Christianity in America

I wrote an article back in 2012 about a conversation where I found myself defending the teachings of Jesus to a bunch of Christians.  I had recently started identifying as an atheist so this was a surprising turnabout.

Nowadays, I am no longer surprised. American Christianity is drowning in members who have little interest in the Way of Jesus. They want the team membership that comes with name association, they want an imparted sense of morality (while eschewing the work of adhering to an ethical code), they want a Hell escape route; but they find the actual Way of Jesus (if they even know it) to lack the control they desire, the power they crave, or the practicality they believe they need.

I watch Christian after Christian defend taking screaming children from their mothers. When asked if they could really picture Jesus doing that, they happily admit that Jesus wouldn't... but Jesus lives in heaven and we live here.
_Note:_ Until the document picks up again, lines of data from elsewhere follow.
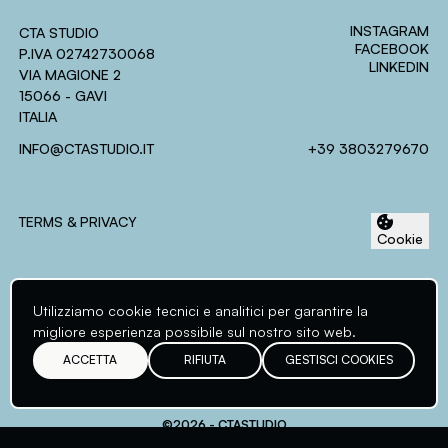
INSTAGRAM
CTA STUDIO
FACEBOOK
P.IVA 02742730068
LINKEDIN
VIA MAGIONE 2
15066 - GAVI
ITALIA
Assessment-center
INFO@CTASTUDIO.IT
+39 3803279670
Area riservata ai clienti
Login
Crea Account
TERMS & PRIVACY
Cookie
ACCEDI
Password dimenticata?
Utilizziamo cookie tecnici e analitici per garantire la
Login
/ Crea Account
migliore esperienza possibile sul nostro sito web.
ACCETTA
RIFIUTA
GESTISCI COOKIES
PROGETTI
COMPETENZE
©2026 - CTASTUDIO
STUDIO
CONTATTI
If we follow the Way of Jesus, we'll be taken advantage of. Let's leave Jesus at the church building and Bible study so WE can get done what needs to be done.

These Christians have taken their walk in the desert and were offered the same bargain as the Nazarene.
The devil took Jesus to a very high mountain and showed him all the kingdoms of the world and their splendor. “All this I will give you,” he said, “if you will bow down and worship me.”
I don't believe in the supernatural. There is no Devil. However, this is a poignant allegory for our time.

Christians have weighed the offer and have chosen the kingdoms of the world.  They rally behind the name of Jesus but want nothing to do with his Way.

Friday, June 08, 2018

Disc Golf and Church

Summer is a time of almost daily disc golf for me.  Whether by myself or with friends, it is the exercise my body desperately needs and the Zen my soul craves.

However, when I approached Valley Regional Park the other day, the lot was overflowing.  Valley is a multi-purpose park, so it is not unusual to see it jam-packed due to sports tournaments, fairs, or other community happenings.

As I pulled in to meet a friend for a round, I saw a sign at the entrance -"Free Event!"  I knew instantly what the temp stage and bouncy houses in the distance meant.  Such vague signage could mean only one thing: Church Event.

Not just any church... these were obviously evangelicals.  No one else could be so gauche.  I know the Evangelical playbook well.  "Church in the Park" is one way that a completely insular group can convince themselves they are a vital part of the community.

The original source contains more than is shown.